-------- Source information
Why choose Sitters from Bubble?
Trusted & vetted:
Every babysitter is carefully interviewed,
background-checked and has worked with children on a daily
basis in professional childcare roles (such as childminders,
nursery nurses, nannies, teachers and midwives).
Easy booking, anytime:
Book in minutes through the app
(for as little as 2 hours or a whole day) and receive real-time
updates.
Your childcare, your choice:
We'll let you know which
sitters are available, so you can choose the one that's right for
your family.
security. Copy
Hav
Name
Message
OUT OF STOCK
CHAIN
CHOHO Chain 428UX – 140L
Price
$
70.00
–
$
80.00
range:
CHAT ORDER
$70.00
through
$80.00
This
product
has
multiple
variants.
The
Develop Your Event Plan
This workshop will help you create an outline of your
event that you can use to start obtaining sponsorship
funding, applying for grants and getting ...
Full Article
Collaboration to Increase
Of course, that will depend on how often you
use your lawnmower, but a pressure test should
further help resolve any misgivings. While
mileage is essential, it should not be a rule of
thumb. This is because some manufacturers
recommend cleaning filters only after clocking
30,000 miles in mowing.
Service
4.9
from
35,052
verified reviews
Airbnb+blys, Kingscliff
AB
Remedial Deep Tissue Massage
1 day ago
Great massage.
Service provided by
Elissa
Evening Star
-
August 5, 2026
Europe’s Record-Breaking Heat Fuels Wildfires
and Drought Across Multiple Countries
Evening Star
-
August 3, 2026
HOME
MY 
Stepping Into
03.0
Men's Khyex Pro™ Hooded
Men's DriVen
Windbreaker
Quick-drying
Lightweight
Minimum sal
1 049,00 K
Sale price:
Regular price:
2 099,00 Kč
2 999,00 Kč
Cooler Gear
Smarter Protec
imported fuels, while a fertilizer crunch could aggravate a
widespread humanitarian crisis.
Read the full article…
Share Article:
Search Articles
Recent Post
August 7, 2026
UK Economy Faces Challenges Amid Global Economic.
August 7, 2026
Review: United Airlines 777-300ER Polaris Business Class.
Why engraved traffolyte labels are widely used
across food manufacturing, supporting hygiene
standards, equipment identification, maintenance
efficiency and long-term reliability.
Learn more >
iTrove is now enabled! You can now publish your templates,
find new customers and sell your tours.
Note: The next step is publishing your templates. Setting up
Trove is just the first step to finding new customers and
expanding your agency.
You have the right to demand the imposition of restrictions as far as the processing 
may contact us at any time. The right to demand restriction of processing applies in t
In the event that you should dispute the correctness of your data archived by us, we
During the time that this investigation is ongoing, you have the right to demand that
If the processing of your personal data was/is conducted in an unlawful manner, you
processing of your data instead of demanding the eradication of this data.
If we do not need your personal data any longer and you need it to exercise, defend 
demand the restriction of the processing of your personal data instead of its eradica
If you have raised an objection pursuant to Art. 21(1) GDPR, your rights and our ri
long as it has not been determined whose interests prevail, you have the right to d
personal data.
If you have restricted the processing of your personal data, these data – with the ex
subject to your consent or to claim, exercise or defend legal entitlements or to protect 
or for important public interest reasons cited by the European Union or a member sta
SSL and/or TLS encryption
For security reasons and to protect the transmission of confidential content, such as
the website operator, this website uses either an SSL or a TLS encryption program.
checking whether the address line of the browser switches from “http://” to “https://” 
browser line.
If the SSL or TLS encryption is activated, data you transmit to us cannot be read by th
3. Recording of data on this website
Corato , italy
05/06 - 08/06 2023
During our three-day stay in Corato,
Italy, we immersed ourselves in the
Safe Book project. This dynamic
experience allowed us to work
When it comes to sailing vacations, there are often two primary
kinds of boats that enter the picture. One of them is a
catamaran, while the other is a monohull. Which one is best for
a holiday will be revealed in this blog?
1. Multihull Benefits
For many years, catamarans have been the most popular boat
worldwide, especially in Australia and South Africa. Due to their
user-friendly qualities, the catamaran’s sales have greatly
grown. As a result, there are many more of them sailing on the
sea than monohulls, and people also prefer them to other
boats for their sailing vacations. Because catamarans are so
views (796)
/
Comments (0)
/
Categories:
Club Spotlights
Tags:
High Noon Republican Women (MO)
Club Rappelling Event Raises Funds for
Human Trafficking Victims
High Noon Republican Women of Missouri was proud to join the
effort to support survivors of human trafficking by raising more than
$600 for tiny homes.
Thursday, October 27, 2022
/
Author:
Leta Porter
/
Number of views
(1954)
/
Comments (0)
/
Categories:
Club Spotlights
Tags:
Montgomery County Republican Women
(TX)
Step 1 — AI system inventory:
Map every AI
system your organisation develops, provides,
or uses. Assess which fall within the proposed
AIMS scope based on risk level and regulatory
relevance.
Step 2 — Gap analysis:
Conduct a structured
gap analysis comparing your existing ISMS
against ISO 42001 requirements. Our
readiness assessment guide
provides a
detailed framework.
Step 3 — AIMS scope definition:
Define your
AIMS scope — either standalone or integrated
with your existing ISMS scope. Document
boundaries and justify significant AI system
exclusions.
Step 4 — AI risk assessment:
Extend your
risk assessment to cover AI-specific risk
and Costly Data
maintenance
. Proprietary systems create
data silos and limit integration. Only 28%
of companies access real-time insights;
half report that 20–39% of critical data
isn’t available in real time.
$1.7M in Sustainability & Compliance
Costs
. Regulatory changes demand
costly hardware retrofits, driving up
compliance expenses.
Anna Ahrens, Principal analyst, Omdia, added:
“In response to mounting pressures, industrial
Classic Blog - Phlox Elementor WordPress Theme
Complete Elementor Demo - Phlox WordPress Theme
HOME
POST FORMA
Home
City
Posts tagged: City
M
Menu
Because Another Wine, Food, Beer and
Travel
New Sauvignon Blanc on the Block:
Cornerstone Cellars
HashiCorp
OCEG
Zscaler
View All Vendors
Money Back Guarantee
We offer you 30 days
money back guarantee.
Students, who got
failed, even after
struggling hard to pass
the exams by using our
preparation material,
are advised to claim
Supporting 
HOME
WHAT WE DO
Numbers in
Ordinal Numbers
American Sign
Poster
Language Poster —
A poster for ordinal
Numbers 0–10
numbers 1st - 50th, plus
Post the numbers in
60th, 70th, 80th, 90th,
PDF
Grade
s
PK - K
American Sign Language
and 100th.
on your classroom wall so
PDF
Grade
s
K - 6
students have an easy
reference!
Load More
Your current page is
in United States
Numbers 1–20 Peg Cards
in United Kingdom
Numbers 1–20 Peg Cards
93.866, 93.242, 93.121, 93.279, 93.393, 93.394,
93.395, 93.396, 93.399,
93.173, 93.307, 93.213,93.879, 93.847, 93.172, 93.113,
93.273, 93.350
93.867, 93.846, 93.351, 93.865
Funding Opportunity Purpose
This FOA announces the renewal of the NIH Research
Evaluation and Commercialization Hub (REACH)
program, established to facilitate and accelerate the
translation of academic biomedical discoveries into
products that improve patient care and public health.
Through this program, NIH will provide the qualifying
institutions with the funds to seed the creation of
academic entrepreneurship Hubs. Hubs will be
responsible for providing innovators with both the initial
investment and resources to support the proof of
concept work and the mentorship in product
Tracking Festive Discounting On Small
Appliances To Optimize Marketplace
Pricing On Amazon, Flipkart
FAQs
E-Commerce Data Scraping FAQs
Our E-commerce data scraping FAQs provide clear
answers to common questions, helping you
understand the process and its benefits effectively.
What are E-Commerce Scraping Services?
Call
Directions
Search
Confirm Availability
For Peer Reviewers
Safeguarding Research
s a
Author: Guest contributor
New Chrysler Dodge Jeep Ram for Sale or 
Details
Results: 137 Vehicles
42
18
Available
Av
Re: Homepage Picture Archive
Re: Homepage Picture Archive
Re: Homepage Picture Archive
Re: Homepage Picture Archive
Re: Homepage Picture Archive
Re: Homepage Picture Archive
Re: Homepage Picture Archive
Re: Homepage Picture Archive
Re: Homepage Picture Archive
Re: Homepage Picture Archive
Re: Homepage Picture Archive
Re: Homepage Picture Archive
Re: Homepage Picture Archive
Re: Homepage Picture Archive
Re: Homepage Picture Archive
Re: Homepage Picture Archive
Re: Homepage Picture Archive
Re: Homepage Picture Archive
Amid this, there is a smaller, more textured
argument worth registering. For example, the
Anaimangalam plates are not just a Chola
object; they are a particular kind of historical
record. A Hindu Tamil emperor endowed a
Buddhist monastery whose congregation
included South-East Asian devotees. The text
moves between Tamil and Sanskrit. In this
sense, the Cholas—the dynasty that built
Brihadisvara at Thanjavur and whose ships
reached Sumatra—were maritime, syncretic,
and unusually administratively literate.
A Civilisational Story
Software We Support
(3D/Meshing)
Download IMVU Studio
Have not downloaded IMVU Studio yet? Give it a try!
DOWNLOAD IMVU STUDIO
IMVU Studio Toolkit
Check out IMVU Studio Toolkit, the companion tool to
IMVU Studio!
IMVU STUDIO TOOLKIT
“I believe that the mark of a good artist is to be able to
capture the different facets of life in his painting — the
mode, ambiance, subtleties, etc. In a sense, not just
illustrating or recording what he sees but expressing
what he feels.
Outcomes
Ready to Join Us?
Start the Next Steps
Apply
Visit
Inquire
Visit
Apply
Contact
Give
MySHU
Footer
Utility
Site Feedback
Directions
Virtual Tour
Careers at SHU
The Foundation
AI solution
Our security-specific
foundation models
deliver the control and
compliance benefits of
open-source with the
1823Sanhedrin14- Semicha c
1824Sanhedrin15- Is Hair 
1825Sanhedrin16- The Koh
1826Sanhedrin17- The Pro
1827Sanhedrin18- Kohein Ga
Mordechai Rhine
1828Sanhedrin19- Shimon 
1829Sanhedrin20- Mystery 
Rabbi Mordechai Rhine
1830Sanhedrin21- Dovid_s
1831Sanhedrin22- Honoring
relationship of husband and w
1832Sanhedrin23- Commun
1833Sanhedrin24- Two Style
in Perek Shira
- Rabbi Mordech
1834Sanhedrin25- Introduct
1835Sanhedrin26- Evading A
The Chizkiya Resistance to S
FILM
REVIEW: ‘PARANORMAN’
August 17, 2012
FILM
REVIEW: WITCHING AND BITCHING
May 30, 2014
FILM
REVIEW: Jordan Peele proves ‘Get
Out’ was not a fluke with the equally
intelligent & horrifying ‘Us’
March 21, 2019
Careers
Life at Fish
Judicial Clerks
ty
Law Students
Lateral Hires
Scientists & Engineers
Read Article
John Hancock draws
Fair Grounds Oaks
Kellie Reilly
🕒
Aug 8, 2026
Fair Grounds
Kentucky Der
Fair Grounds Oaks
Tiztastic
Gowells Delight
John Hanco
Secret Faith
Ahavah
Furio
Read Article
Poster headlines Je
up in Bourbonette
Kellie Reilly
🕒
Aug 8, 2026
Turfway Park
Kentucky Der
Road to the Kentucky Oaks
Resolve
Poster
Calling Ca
----------------
• **Task statement**
Leave out every line after the one with "event that you can". Reproduce the material above exactly from its first line through that line.

• **Task output**
Why choose Sitters from Bubble?
Trusted & vetted:
Every babysitter is carefully interviewed,
background-checked and has worked with children on a daily
basis in professional childcare roles (such as childminders,
nursery nurses, nannies, teachers and midwives).
Easy booking, anytime:
Book in minutes through the app
(for as little as 2 hours or a whole day) and receive real-time
updates.
Your childcare, your choice:
We'll let you know which
sitters are available, so you can choose the one that's right for
your family.
security. Copy
Hav
Name
Message
OUT OF STOCK
CHAIN
CHOHO Chain 428UX – 140L
Price
$
70.00
–
$
80.00
range:
CHAT ORDER
$70.00
through
$80.00
This
product
has
multiple
variants.
The
Develop Your Event Plan
This workshop will help you create an outline of your
event that you can use to start obtaining sponsorship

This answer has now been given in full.